Она замотала головой.
— У этих, представляете, было всего по одному крылу… Как они летают, непонятно… Еще в голове крутится слово «зенитки», но я не знаю, что это такое… Предполагаю, те пушки, что я увидел на Марсовом поле, на Сенатской площади и на бастионах Петропавловской крепости. Смотрите вперед…
Он выкинул руку, но тут же сжал кулак:
— Вы не видите, и я не хочу, чтобы вы это видели… В руках той женщины сто двадцать пять граммов хлеба и больше ничего, а на санках ребенок, мертвый, а за руку она держит девочку, которая шатается от голода, но пока идет…
Светлана попыталась отсесть от графа, но тот удержал ее на расстоянии вытянутой руки, смотря в ее расширенные от ужаса глаза.
— Фридрих, что вы такое говорите… — прошептала она едва слышно.
— Я еще не сказал главного. Я расскажу вам про вашу кафешантану и ее актёров, о которых вы только что так пренебрежительно отозвались. Вон там, — он снова указал в пустоту. — Там афиша — Баядера, а рядом с ней мальчик, он хочет попасть в театр, чтобы на краткое мгновение забыть про мучительный голод. Он стоит здесь с шести утра и завтра снова придет и отдаст за билет самую дорогую цену — свой единственный кусочек хлеба. И будет говорить, когда вырастет, что город мог прожить без хлеба, а без оперетт не мог. Вы не слышите сирену… А это зрители бегут в бомбоубежище вон туда, на угол, но скоро они вернутся в зал и досмотрят спектакль.
— Невозможно играть в театре во время войны! — твердо сказала княжна и хотела подняться, но граф удержал ее за малиновый подол и усадил обратно в клумбу.
— Возможно, — сказал он твердо. — Утром репетиция, вечером спектакль — все, как в мирное время, только без электричества, при керосиновых лампах и при минусовой температуре в зале. Будут умирать прямо на сцене. Вы все гоните меня завтра на балет… Я уже видел балет. Два года назад смотрел в Париже «Петрушку», там вместе с Нижинским танцевал Александр Орлов, которого в шутку назвали первым комиком русского балета… Я вижу его имя на афише «Марицы». Он уже не Александр Орлов, для всех он просто дядя Саша. В зале дым от разорвавшегося снаряда. Вот он вылезает из-под дивана на сцене и говорит: «Ничего особенного. Мы спектакль продолжаем». Страшные девятьсот дней, Светлана, ваш город будет окружен врагами, которые решат взять жителей измором, но у них ничего не получится, потому что голод живота не так страшен, когда сердце не голодно, когда оно может любить — ближнего, отчизну, пусть даже только искусство…
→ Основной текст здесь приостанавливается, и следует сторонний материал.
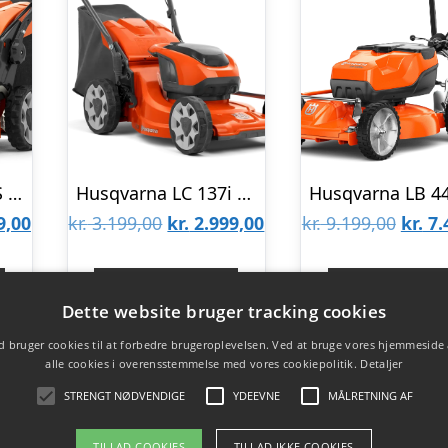
Husqvarna LC 247S Plæneklipper
Husqvarna LC 137i Plæneklipper Komplet
Den
Den
Den
Den
9,00
kr.
3.199,00
kr.
2.999,00
kr.
9.199,00
kr.
7.
lige
aktuelle
oprindelige
aktuelle
oprin
pris
pris
pris
pris
Gå til shop
Gå til sho
Dette website bruger tracking cookies
er:
var:
er:
var:
 bruger cookies til at forbedre brugeroplevelsen. Ved at bruge vores hjemmeside
9,00.
kr. 3.999,00.
kr. 3.199,00.
kr. 2.999,00.
kr. 9.
alle cookies i overensstemmelse med vores cookiepolitik.
Detaljer
STRENGT NØDVENDIGE
YDEEVNE
MÅLRETNING AF
TILLAD COOKIES
TILLAD IKKE COOKIES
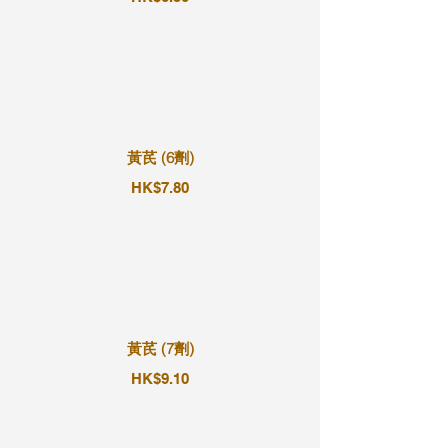
黃芪 (6劑)
HK$7.80
黃芪 (7劑)
HK$9.10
— Зачем вы все это рассказываете? — дрожащим голосом перебила княжна, зябко потирая руки.
— Затем, чтобы вы поняли, что должны уехать со мной, — улыбнулся вдруг граф, заставив княжну вздрогнуть еще сильнее. — Незамедлительно. Я рассказал вам, что будет через тридцать лет, но кровь польется уже в следующем году… Светлана…
Фридрих протянул руки и, заставив княжну встать, опустился перед ней на колени.
— Светлана, ваша мать не права… Люди намного страшнее вампиров. Мы насыщаемся кровью, а смертные — нет. Мы не убиваем без надобности, они же наслаждаются мучениями ближнего своего. Светлана, я не могу оставить вас здесь ни живой, ни мертвой… Светлана, прошу вас избрать конец, но без конца со мной.
Вместо того, чтобы попытаться вырваться, Светлана сама встала на колени, и они вновь стояли друг против друга, как еще недавно в номере «Астории»: бессмертный и смертная.
— Фридрих, этой ночью вы преподали мне самый лучший урок любви. Моё сердце теперь бьется ровно, и я знаю, что конец — это не конец, потому что даже сто двадцать пять граммов хлеба — это жизнь, и страшен не голод, страшно отчаяние, но вера нас спасёт, спасёт всех.
Княжна подалась вперед и опустила на плечи трансильванца дрожащие руки, но граф отстранил ее, чтобы вновь укутать в оброненный ею пиджак.